How to cancel your Mother’s Day Guilt Trip with “Moments of Perfection”

The following was written by my mother,  Yvonne Neufeldt Strebel, in 1984. She delivered this talk in church on Mother’s Day.  I found this speech in my dad’s journal, and reproduced it here, to show that fear of not measuring up as a mom has been around for at least 32 years.

“Mother’s Day”—the very word awakens feeling of appreciation, gratitude, and love, and rightfully so. I am grateful to be a wife and a mother and to have a good family.

Yet Mother’s Day in our home is known as “Guilt Sunday,” the date for my annual guilt trip.

Beautifully rendered Mother’s Day speeches have left me with a depressing feeling of inadequacy. I have often asked myself, “Could it be possible that my family is succeeding in spite of me?”
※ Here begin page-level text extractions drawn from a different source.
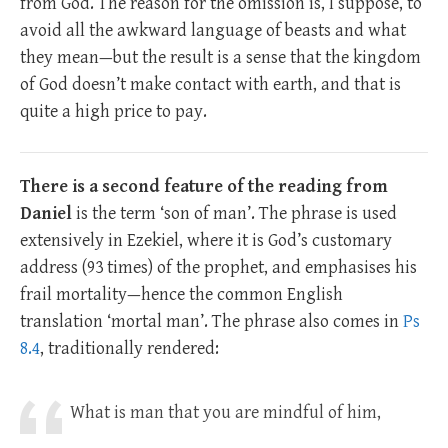
from God. The reason for the omission is, I suppose, to
avoid all the awkward language of beasts and what
they mean—but the result is a sense that the kingdom
of God doesn’t make contact with earth, and that is
quite a high price to pay.
There is a second feature of the reading from
Daniel
is the term ‘son of man’. The phrase is used
extensively in Ezekiel, where it is God’s customary
address (93 times) of the prophet, and emphasises his
frail mortality—hence the common English
translation ‘mortal man’. The phrase also comes in
Ps
8.4
, traditionally rendered:
What is man that you are mindful of him,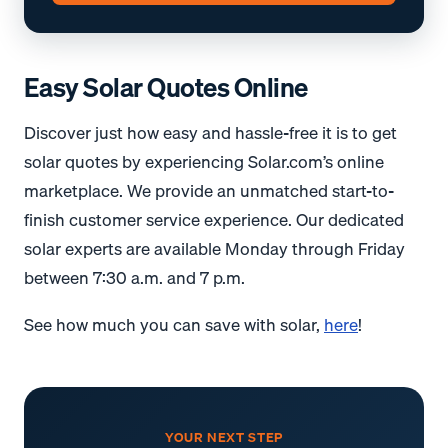
Easy Solar Quotes Online
Discover just how easy and hassle-free it is to get
solar quotes by experiencing Solar.com’s online
marketplace. We provide an unmatched start-to-
finish customer service experience. Our dedicated
solar experts are available Monday through Friday
between 7:30 a.m. and 7 p.m.
See how much you can save with solar,
here
!
YOUR NEXT STEP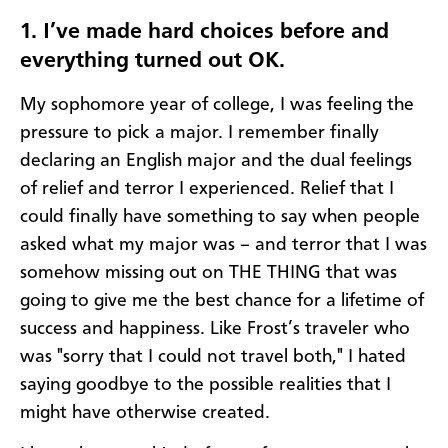
1. I’ve made hard choices before and
everything turned out OK.
My sophomore year of college, I was feeling the
pressure to pick a major. I remember finally
declaring an English major and the dual feelings
of relief and terror I experienced. Relief that I
could finally have something to say when people
asked what my major was – and terror that I was
somehow missing out on THE THING that was
going to give me the best chance for a lifetime of
success and happiness. Like Frost’s traveler who
was "sorry that I could not travel both," I hated
saying goodbye to the possible realities that I
might have otherwise created.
I do not measure up to the ideal motherhood, the Supermom. I know that, because I have tried to be Supermom and failed. I am not alone in my plight. Actually, I am in very good company. There are other mothers who have expressed the same sentiments concerning Mother’s Day and Supermom. 

Supermom—you know the type. She gets up very early, every single morning. Go, call on her between 5 and 6 a.m. She will greet you with a radiant smile and will be beautifully dressed, perfectly groomed, unhurried—yet lively—although she has been up for hours.

She has exercised, written in her journal, perhaps even composed music or written poetry.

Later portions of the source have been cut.